The USCG, which is responsible for safeguarding the nation’s maritime interests, encounters thousands of aliens of unknown identity in the course of their operations. Federal law requires the USCG operate a program to identify unknown individuals in the maritime environment.
The USCG operates the Biometrics at Sea Systems (BASS) on 23 of its cutters to collect biometric data from those trying to enter the US illegally. The USCG then sends this information to DHS’s Automated Biometric Identification System (IDENT), a repository of biometric and biographic data used for national security, law enforcement, immigration and border management.
The BASS system is composed of a portable handheld device to capture fingerprints, a laptop, and an encrypted hard drive. In 2012, USCG piloted a program that updated the system from a 2-print fingerprint to a 10-print fingerprint capability.
In assessing the USCG’s biometric identification system, the IG found USCG did not routinely reconcile biometrics with IDENT. Since the Coast Guard did not maintain an independent count of the total number of biometrics sent to IDENT, it could not verify with certainty the number of biometrics stored in IDENT is complete.
The National Institute of Standards and Technology (NIST) said a regular reconciliation process is essential to ensuring the “integrity, accuracy and completeness of data.” However, USCG did not perform routine reconciliations to validate that the biometric data posted to IDENT was complete.
According to the USCG, they did not implement a regular reconciliation process because they were unsure of the owner of the biometric information sent from the cutters.

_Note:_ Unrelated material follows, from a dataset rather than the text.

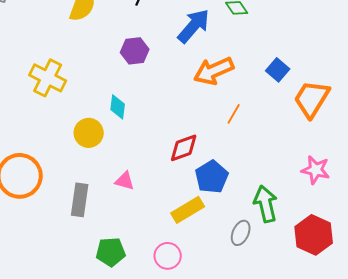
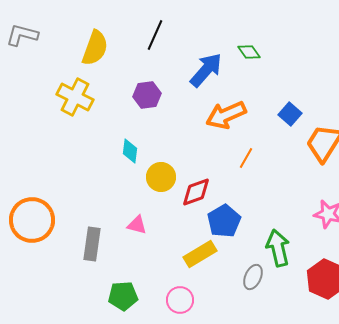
yellow cross: (48, 78) -> (75, 97), moved
yellow circle: (89, 133) -> (161, 177), moved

Over the course of DHS OIG’s audit, it was determined that USCG owned the data.
“Consequently, USCG and other law enforcement agencies are hampered in their ability to properly identify whether intercepted persons are known or suspected terrorists, aggravated felons or individuals previously ordered to be deported or already deported from the United States,” the IG concluded.

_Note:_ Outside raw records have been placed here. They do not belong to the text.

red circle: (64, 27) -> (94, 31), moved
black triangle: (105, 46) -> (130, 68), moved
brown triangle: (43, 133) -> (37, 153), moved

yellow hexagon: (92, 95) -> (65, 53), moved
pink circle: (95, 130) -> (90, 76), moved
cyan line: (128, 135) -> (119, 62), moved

NIST standards also require organizational officials update all security plans when significant changes occur. However, the IG found USCG failed to prepare a Security Impact Analysis when transitioning from the 2-fingerprint to the 10-fingerprint system. The Coast Guard also did not have updated security documentation for the BASS Interface Control Agreement and System Security Plan.

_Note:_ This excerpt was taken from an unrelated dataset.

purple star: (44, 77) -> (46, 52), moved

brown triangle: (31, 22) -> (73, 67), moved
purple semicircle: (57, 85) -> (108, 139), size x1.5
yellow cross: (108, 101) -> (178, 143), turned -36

When transitioning to the 10-fingerprint system, the authorization for the system also wasn’t properly documented. The IG stated that, “Without a proper authorization process, USCG could not provide assurance that senior executive approved the change prior to implementation.
The IG determined “USCG could not provide assurance that it 1) identified and considered all threats and vulnerabilities, 2) identified the greatest risk, and 3) made appropriate decisions regarding which risks to accept and which to mitigate through security controls.”
The Inspector General discovered additional problems with USCG’s management of administrative passwords. The DHS Sensitive Systems Policy Directive 4300A requires DHS components protect information systems from unauthorized access by not sharing personal passwords and limiting the use of group passwords.
However, USCG allowed application programmers with unrestricted system access to share passwords—a control weakness that could have resulted in individuals making unauthorized changes to the system without being detected.
DHS’s Inspector General made seven recommendations to USCG including establishing a BASS aggregate control log to verify biometric transactions from the 23 cutters, and perform periodic reconciliation with IDENT. The IG also recommended updating security documents, eliminating the use of common passwords, and ensuring adherence to change of management policies.
USCG concurred with the recommendations.